### EXERCISE
Nothing but the data below, returned exactly, should appear in the answer.

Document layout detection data
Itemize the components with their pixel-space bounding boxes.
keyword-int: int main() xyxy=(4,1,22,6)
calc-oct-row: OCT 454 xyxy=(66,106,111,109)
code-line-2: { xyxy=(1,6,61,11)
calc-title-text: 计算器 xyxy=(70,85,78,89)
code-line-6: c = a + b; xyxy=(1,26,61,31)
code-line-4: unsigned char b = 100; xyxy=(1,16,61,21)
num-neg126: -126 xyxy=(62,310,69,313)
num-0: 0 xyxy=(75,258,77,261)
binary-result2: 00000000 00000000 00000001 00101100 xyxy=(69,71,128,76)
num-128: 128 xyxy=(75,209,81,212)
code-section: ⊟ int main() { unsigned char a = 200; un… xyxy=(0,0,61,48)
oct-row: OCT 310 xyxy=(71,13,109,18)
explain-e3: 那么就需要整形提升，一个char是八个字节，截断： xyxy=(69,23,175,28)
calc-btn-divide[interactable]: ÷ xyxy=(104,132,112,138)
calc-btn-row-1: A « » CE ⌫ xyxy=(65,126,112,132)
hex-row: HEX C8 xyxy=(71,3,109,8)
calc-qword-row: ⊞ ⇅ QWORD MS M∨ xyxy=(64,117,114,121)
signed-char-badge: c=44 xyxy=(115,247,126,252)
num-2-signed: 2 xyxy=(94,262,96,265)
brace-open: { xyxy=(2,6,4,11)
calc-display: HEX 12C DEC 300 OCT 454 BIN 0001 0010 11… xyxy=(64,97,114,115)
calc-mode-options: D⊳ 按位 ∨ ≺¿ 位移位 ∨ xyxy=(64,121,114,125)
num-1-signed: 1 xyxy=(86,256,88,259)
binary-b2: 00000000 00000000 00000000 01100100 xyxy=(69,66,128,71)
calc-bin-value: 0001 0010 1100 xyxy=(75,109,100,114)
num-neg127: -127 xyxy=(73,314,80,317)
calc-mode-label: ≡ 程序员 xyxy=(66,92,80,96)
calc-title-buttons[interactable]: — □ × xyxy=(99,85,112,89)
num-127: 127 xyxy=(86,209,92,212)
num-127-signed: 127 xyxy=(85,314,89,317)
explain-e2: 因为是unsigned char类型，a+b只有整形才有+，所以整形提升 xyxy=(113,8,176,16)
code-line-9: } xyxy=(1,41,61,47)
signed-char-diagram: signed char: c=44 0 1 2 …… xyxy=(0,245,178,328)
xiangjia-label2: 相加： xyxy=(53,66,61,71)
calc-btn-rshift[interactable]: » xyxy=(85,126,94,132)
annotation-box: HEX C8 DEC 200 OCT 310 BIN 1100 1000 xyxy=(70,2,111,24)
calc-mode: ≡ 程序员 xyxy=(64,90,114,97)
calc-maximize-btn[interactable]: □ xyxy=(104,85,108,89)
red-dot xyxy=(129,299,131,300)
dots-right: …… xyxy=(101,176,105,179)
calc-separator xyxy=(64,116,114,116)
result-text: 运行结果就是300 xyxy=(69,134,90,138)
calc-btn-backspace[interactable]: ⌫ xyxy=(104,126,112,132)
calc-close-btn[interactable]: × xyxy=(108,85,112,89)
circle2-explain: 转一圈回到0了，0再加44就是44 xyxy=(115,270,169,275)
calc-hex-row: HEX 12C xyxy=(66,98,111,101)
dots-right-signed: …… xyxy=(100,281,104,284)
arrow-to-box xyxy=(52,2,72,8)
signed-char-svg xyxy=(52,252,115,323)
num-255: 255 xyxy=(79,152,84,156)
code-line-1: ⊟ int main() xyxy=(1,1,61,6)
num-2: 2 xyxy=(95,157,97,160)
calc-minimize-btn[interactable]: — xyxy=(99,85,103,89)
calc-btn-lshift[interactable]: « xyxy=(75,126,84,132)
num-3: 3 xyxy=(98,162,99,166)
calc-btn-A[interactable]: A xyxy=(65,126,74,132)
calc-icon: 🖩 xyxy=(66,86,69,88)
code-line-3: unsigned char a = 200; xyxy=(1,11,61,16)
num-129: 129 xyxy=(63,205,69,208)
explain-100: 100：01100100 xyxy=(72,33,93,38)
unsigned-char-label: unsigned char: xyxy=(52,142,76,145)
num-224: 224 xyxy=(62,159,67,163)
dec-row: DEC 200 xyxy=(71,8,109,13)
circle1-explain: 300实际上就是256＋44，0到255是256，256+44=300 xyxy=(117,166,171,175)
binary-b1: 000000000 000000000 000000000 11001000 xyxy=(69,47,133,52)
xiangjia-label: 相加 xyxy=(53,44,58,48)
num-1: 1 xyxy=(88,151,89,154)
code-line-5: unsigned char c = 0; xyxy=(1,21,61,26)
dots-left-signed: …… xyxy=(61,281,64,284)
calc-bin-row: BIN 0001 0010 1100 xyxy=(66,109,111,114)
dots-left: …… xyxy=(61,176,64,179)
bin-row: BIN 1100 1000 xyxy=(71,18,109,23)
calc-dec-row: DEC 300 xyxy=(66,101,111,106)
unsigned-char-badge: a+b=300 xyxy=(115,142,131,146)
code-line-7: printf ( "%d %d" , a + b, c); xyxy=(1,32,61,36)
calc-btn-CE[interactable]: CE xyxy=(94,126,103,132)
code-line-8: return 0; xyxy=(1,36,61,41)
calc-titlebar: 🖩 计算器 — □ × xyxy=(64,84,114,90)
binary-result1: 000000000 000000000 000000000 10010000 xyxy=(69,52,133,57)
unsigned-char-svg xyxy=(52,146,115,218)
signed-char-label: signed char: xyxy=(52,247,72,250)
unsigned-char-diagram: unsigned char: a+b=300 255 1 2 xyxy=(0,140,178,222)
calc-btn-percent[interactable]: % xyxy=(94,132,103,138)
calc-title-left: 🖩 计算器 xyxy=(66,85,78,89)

### YOUR SOLUTION
Itemize the components with their pixel-space bounding boxes.
keyword-int: int main() xyxy=(4,1,22,6)
calc-oct-row: OCT 454 xyxy=(66,106,111,109)
code-line-2: { xyxy=(1,6,61,11)
calc-title-text: 计算器 xyxy=(70,85,78,89)
code-line-6: c = a + b; xyxy=(1,26,61,31)
code-line-4: unsigned char b = 100; xyxy=(1,16,61,21)
num-neg126: -126 xyxy=(62,310,69,313)
num-0: 0 xyxy=(75,258,77,261)
binary-result2: 00000000 00000000 00000001 00101100 xyxy=(69,71,128,76)
num-128: 128 xyxy=(75,209,81,212)
code-section: ⊟ int main() { unsigned char a = 200; un… xyxy=(0,0,61,48)
oct-row: OCT 310 xyxy=(71,13,109,18)
explain-e3: 那么就需要整形提升，一个char是八个字节，截断： xyxy=(69,23,175,28)
calc-btn-divide[interactable]: ÷ xyxy=(104,132,112,138)
calc-btn-row-1: A « » CE ⌫ xyxy=(65,126,112,132)
hex-row: HEX C8 xyxy=(71,3,109,8)
calc-qword-row: ⊞ ⇅ QWORD MS M∨ xyxy=(64,117,114,121)
signed-char-badge: c=44 xyxy=(115,247,126,252)
num-2-signed: 2 xyxy=(94,262,96,265)
brace-open: { xyxy=(2,6,4,11)
calc-display: HEX 12C DEC 300 OCT 454 BIN 0001 0010 11… xyxy=(64,97,114,115)
calc-mode-options: D⊳ 按位 ∨ ≺¿ 位移位 ∨ xyxy=(64,121,114,125)
num-1-signed: 1 xyxy=(86,256,88,259)
binary-b2: 00000000 00000000 00000000 01100100 xyxy=(69,66,128,71)
calc-bin-value: 0001 0010 1100 xyxy=(75,109,100,114)
num-neg127: -127 xyxy=(73,314,80,317)
calc-mode-label: ≡ 程序员 xyxy=(66,92,80,96)
calc-title-buttons[interactable]: — □ × xyxy=(99,85,112,89)
num-127: 127 xyxy=(86,209,92,212)
num-127-signed: 127 xyxy=(85,314,89,317)
explain-e2: 因为是unsigned char类型，a+b只有整形才有+，所以整形提升 xyxy=(113,8,176,16)
code-line-9: } xyxy=(1,41,61,47)
signed-char-diagram: signed char: c=44 0 1 2 …… xyxy=(0,245,178,328)
xiangjia-label2: 相加： xyxy=(53,66,61,71)
calc-btn-rshift[interactable]: » xyxy=(85,126,94,132)
annotation-box: HEX C8 DEC 200 OCT 310 BIN 1100 1000 xyxy=(70,2,111,24)
calc-mode: ≡ 程序员 xyxy=(64,90,114,97)
calc-maximize-btn[interactable]: □ xyxy=(104,85,108,89)
red-dot xyxy=(129,299,131,300)
dots-right: …… xyxy=(101,176,105,179)
calc-separator xyxy=(64,116,114,116)
result-text: 运行结果就是300 xyxy=(69,134,90,138)
calc-btn-backspace[interactable]: ⌫ xyxy=(104,126,112,132)
calc-close-btn[interactable]: × xyxy=(108,85,112,89)
circle2-explain: 转一圈回到0了，0再加44就是44 xyxy=(115,270,169,275)
calc-hex-row: HEX 12C xyxy=(66,98,111,101)
dots-right-signed: …… xyxy=(100,281,104,284)
arrow-to-box xyxy=(52,2,72,8)
signed-char-svg xyxy=(52,252,115,323)
num-255: 255 xyxy=(79,152,84,156)
code-line-1: ⊟ int main() xyxy=(1,1,61,6)
num-2: 2 xyxy=(95,157,97,160)
calc-minimize-btn[interactable]: — xyxy=(99,85,103,89)
calc-btn-lshift[interactable]: « xyxy=(75,126,84,132)
num-3: 3 xyxy=(98,162,99,166)
calc-btn-A[interactable]: A xyxy=(65,126,74,132)
calc-icon: 🖩 xyxy=(66,86,69,88)
code-line-3: unsigned char a = 200; xyxy=(1,11,61,16)
num-129: 129 xyxy=(63,205,69,208)
explain-100: 100：01100100 xyxy=(72,33,93,38)
unsigned-char-label: unsigned char: xyxy=(52,142,76,145)
num-224: 224 xyxy=(62,159,67,163)
dec-row: DEC 200 xyxy=(71,8,109,13)
circle1-explain: 300实际上就是256＋44，0到255是256，256+44=300 xyxy=(117,166,171,175)
binary-b1: 000000000 000000000 000000000 11001000 xyxy=(69,47,133,52)
xiangjia-label: 相加 xyxy=(53,44,58,48)
num-1: 1 xyxy=(88,151,89,154)
code-line-5: unsigned char c = 0; xyxy=(1,21,61,26)
dots-left-signed: …… xyxy=(61,281,64,284)
calc-bin-row: BIN 0001 0010 1100 xyxy=(66,109,111,114)
dots-left: …… xyxy=(61,176,64,179)
bin-row: BIN 1100 1000 xyxy=(71,18,109,23)
calc-dec-row: DEC 300 xyxy=(66,101,111,106)
unsigned-char-badge: a+b=300 xyxy=(115,142,131,146)
code-line-7: printf ( "%d %d" , a + b, c); xyxy=(1,32,61,36)
calc-btn-CE[interactable]: CE xyxy=(94,126,103,132)
code-line-8: return 0; xyxy=(1,36,61,41)
calc-titlebar: 🖩 计算器 — □ × xyxy=(64,84,114,90)
binary-result1: 000000000 000000000 000000000 10010000 xyxy=(69,52,133,57)
unsigned-char-svg xyxy=(52,146,115,218)
signed-char-label: signed char: xyxy=(52,247,72,250)
unsigned-char-diagram: unsigned char: a+b=300 255 1 2 xyxy=(0,140,178,222)
calc-btn-percent[interactable]: % xyxy=(94,132,103,138)
calc-title-left: 🖩 计算器 xyxy=(66,85,78,89)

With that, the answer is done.